Lorsque le préfet Bonnet rejoint son poste dans les circonstances tragiques que l’on sait, le ministère de l’intérieur entend lui laisser la plus grande liberté dans le choix des membres de son cabinet. Le préfet fait alors appel à des hommes qu’il a connus et appréciés dans ses postes antérieurs. C’est ainsi qu’il propose au lieutenant-colonel Cavallier, alors commandant de groupement des Pyrénées Orientales, de le rejoindre en Corse. Celui-ci hésite. La présence d’un officier de gendarmerie au sein d’un cabinet préfectoral apparaît sans précédent. Dans le dispositif institutionnel de la République, seuls le Président de la République, le Premier ministre, le ministre de la défense et le ministre chargé de la coopération disposent d’un cabinet militaire. Sollicité, le directeur général de la gendarmerie répond que la décision ne lui appartient pas et suggère implicitement qu’elle relève du ministre. De fait, d’après la direction générale, l’accord a été donné par les autorités ministérielles, même s’il n’a pas été délivré formellement.

La direction générale invite pourtant l’officier à suivre le préfet. Un simple message non signé émanant de la direction générale sert de base au départ du lieutenant-colonel. Aucune décision administrative, ni même une correspondance, ne précise le statut du lieutenant-colonel auprès du préfet. C’est le lieutenant-colonel Cavallier lui-même qui suggère au préfet de lui conférer le titre de chargé de mission sans que cette désignation s’appuie sur une base juridique.

L’officier demeure officiellement commandant de groupement de la gendarmerie départementale. Il dépend pour son traitement de la circonscription de Montpellier. Il fait plusieurs allers-retours entre la Corse et Perpignan où il continue à assumer le commandement de son groupement. Il arrive ainsi en Corse le 20 février et y reste 17 jours. Il s’y rendra de nouveau pour des séjours plus brefs avant son affectation comme chef d’état-major de la légion. Certes, on peut comprendre, dans le contexte très difficile de l’assassinat du préfet Erignac et le climat d’intense mobilisation des forces de sécurité, que la direction générale n’ait pu opposer une fin de non-recevoir à une demande de son successeur. On peut s’étonner, en revanche, que la direction générale laisse ainsi un officier de gendarmerie exercer d’importantes responsabilités auprès d’un préfet sans se soucier de son statut et admette, par ailleurs, qu’un commandement de groupement puisse s’exercer à mi-temps.
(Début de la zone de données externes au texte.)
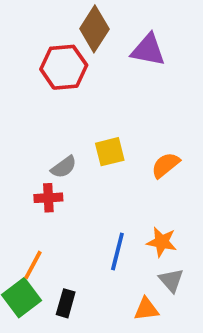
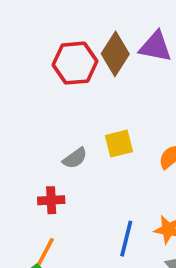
brown diamond: (94, 29) -> (115, 54), moved
red cross: (48, 198) -> (51, 200), moved

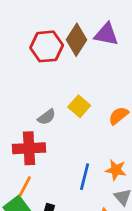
yellow square: (119, 144) -> (79, 106), turned -35
red cross: (51, 200) -> (29, 148), size x1.6

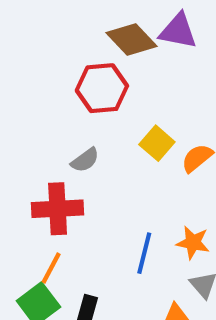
brown diamond: (76, 40) -> (132, 40), turned -76
red hexagon: (47, 46) -> (102, 88), moved
yellow square: (79, 106) -> (157, 143), moved

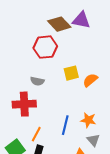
yellow square: (157, 143) -> (71, 73), turned 35
gray semicircle: (85, 160) -> (37, 81), turned 48
orange line: (51, 268) -> (36, 134), moved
B) UNE AFFECTATION TRES CONTESTABLE

La mission du lieutenant-colonel Cavallier en Corse n’avait pas été prédéterminée. L’officier rencontre le préfet le premier jour de son arrivée en Corse -le 20 janvier- et lui propose " une sorte d’audit général " sur la situation en Corse afin de dresser plusieurs propositions. Ce travail a servi de base aux " propositions d’action " présentées par le préfet Bonnet à son autorité de tutelle. Ce travail accompli, le flou du statut du militaire auprès du préfet apparaissait encore plus embarrassant.

L’ambiguïté de la situation n’échappait ni à l’intéressé qui souhaitait qu’il y soit mis un terme, ni à la direction générale soucieuse de réintégrer l’officier dans le " circuit normal de la gendarmerie ", même si cette position n’a pas été acquise sans débat -un général au sein de la direction ayant même proposé au lieutenant-colonel de " faire la bascule ", c’est-à-dire de demeurer auprès du préfet.
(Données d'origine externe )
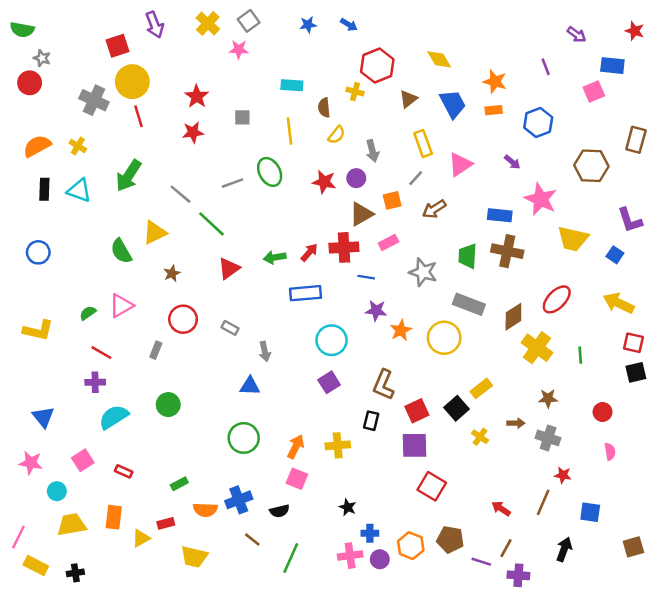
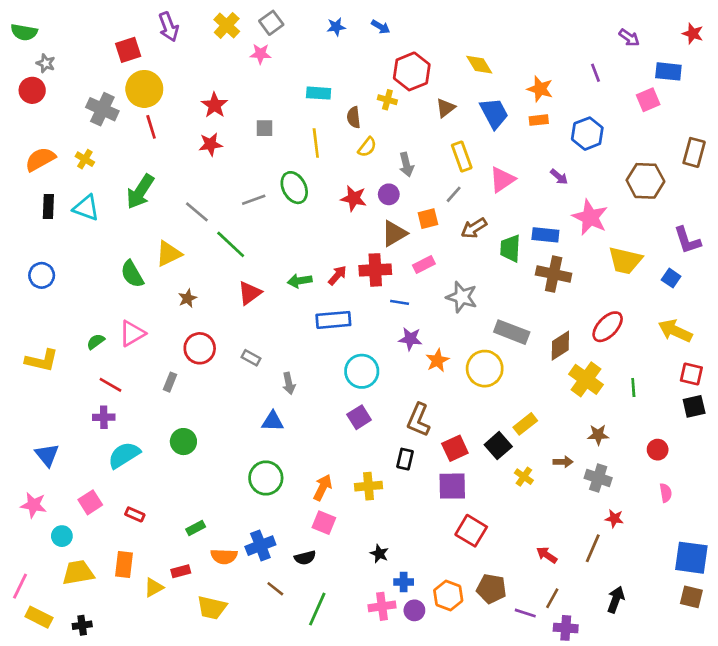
green trapezoid: (468, 256) -> (510, 248), moved
blue square: (590, 512) -> (691, 558), moved, size x1.5
brown square: (633, 547) -> (691, 597), turned 30

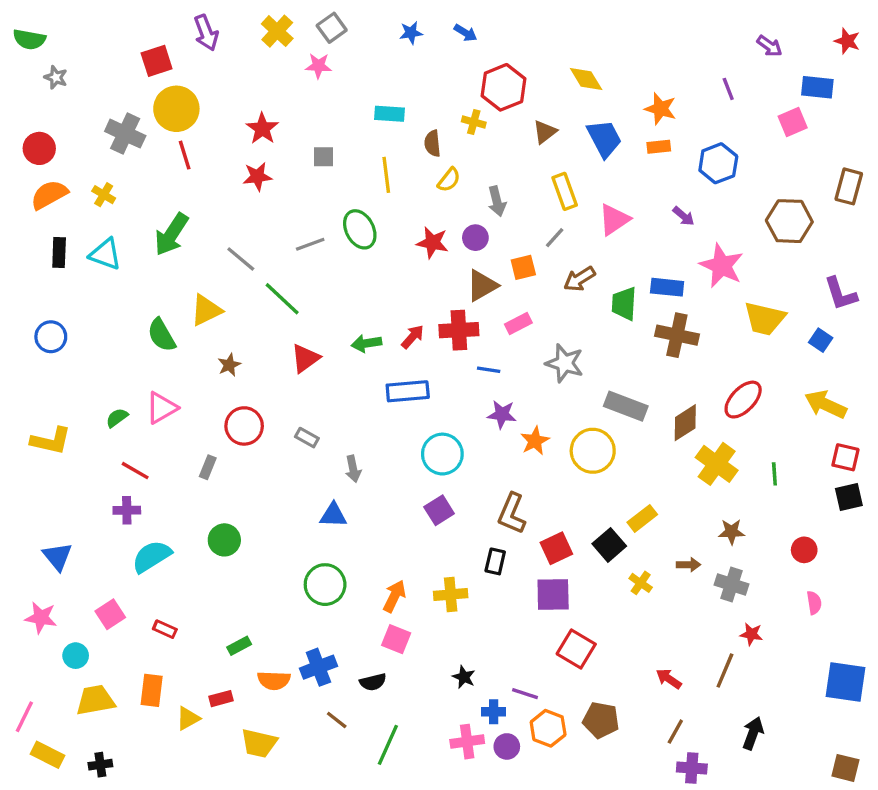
red circle: (32, 90) -> (39, 148), moved
brown square: (691, 597) -> (845, 768), moved
purple line: (525, 613) -> (525, 694), moved

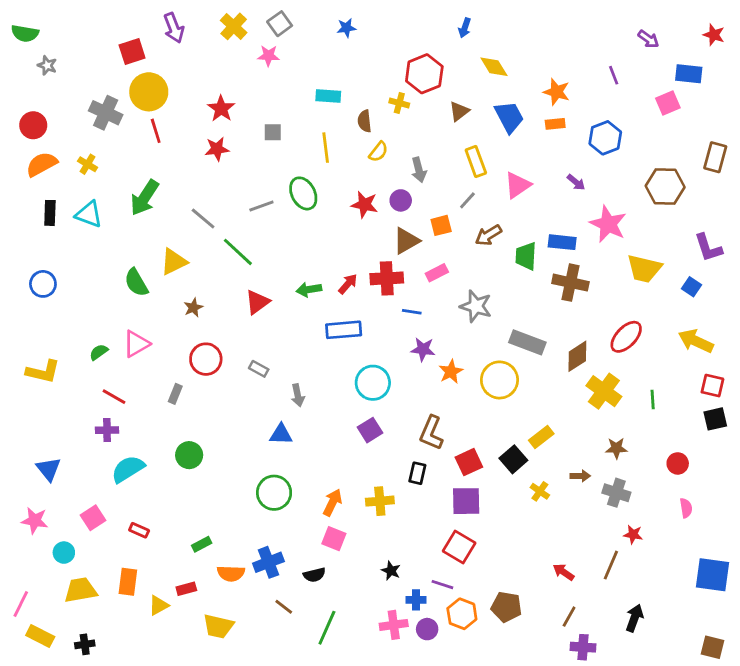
blue arrow: (465, 33) -> (465, 28), moved, turned 78
red square: (576, 649) -> (459, 547), moved

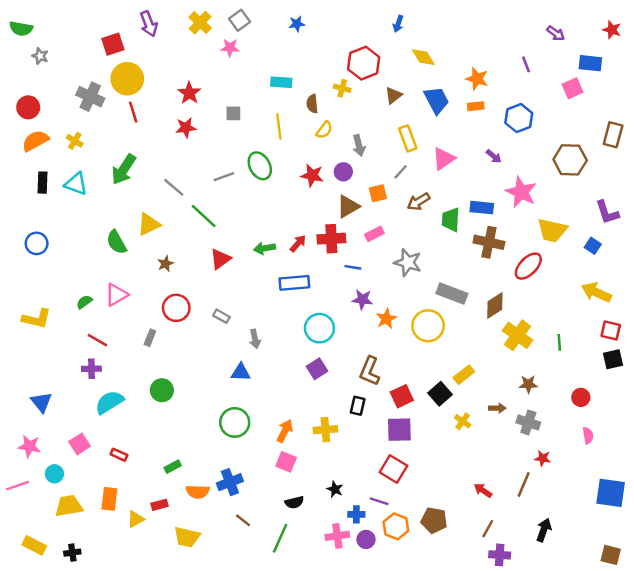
red ellipse: (626, 337) -> (528, 266), moved
black semicircle: (314, 575) -> (294, 502), moved
pink line: (21, 604) -> (17, 486), moved, turned 45

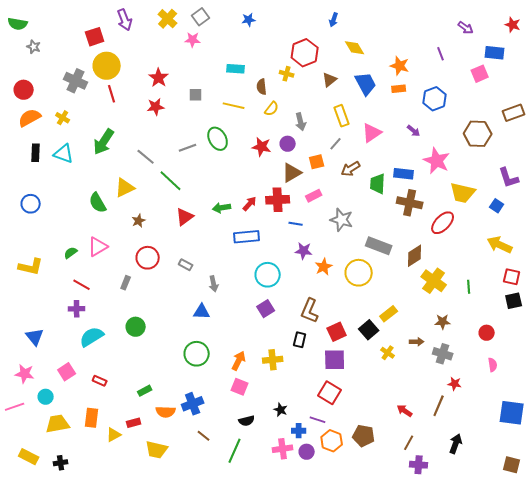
yellow line: (279, 126) -> (234, 106), turned -70
brown rectangle: (613, 135) -> (514, 113), turned 55

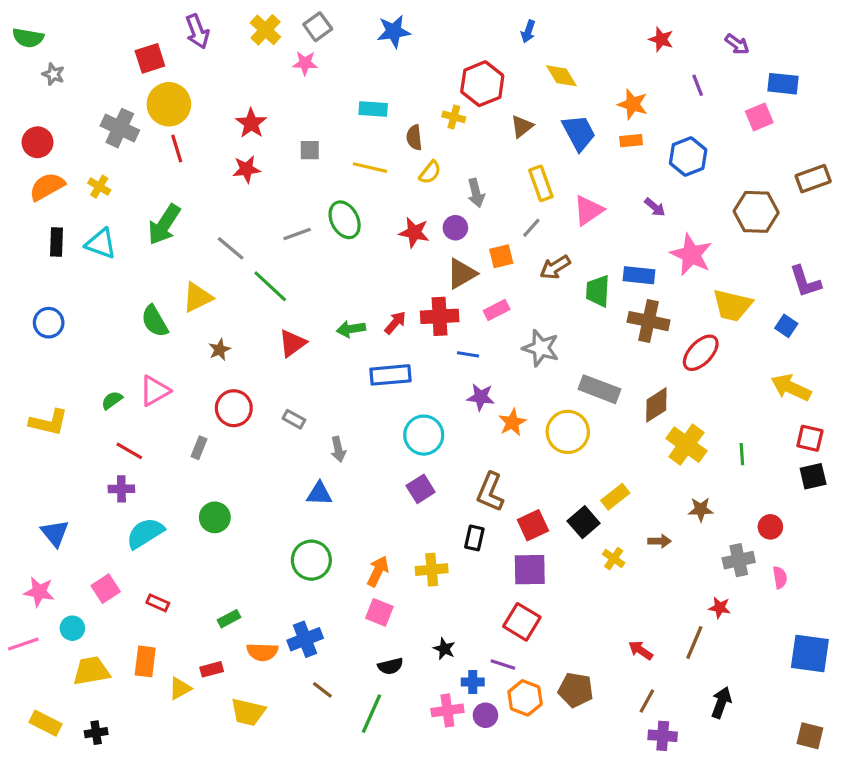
blue star: (249, 20) -> (394, 31), size x1.5
red star: (513, 25) -> (661, 39), moved
gray cross: (443, 354) -> (739, 560), moved, turned -30

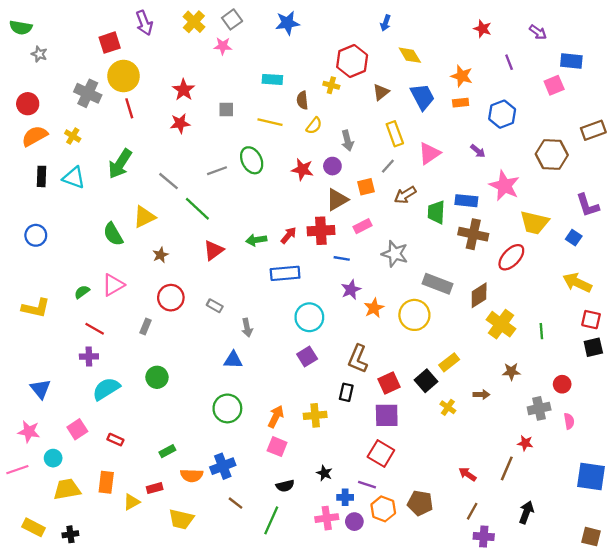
purple star: (481, 397) -> (351, 290), turned -30

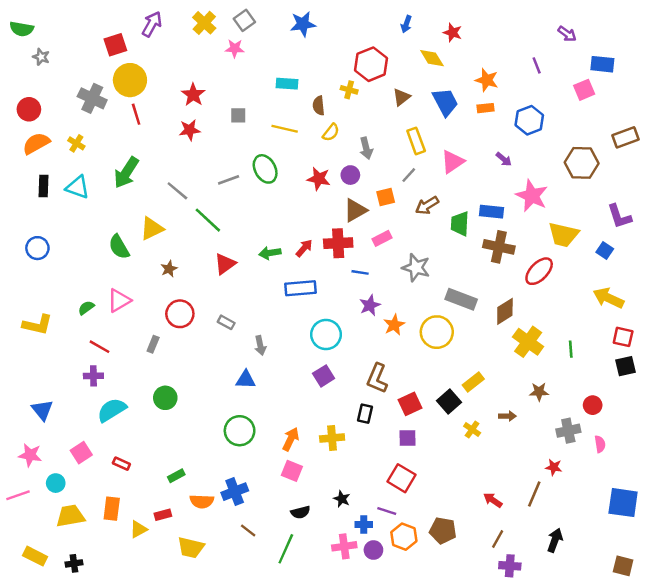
purple arrow: (144, 23) -> (152, 24), turned -130
red star: (482, 29) -> (453, 33), moved
purple square: (387, 415) -> (408, 438), size x0.7

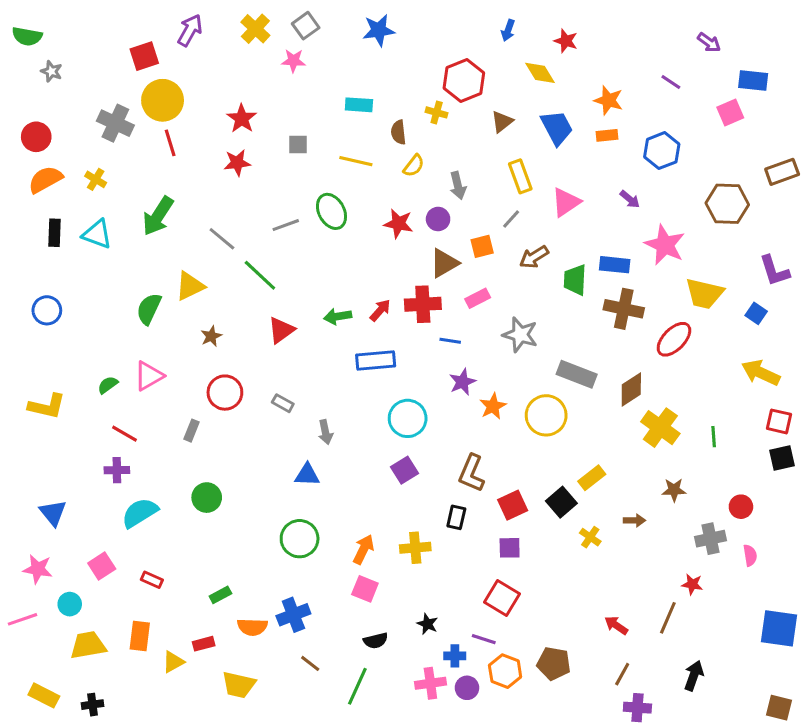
purple line: (537, 65) -> (671, 82), turned -35
green semicircle: (119, 247) -> (149, 309), turned 55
Toutefois M. Bonnet souhaitait le maintien du lieutenant-colonel Cavallier en Corse -éventuellement à la tête de la légion de gendarmerie départementale. L’officier, conscient que son grade ne lui permettait pas encore d’aspirer à de telles responsabilités veut incontestablement continuer à s’impliquer dans les dossiers dont il a traité auprès du préfet. Une affectation comme chef d’état-major de la légion s’impose comme une formule adaptée alors même que traditionnellement ce poste revient lui aussi à un colonel.

La direction générale, non seulement propose cette affectation, mais elle cherche même à adapter la fonction à la personnalité du lieutenant-colonel : " On a donc pensé rapidement qu’il pouvait faire un chef d’état-major du commandement de légion mais avec une vocation plus opérationnelle au départ qu’un chef d’état-major classique ".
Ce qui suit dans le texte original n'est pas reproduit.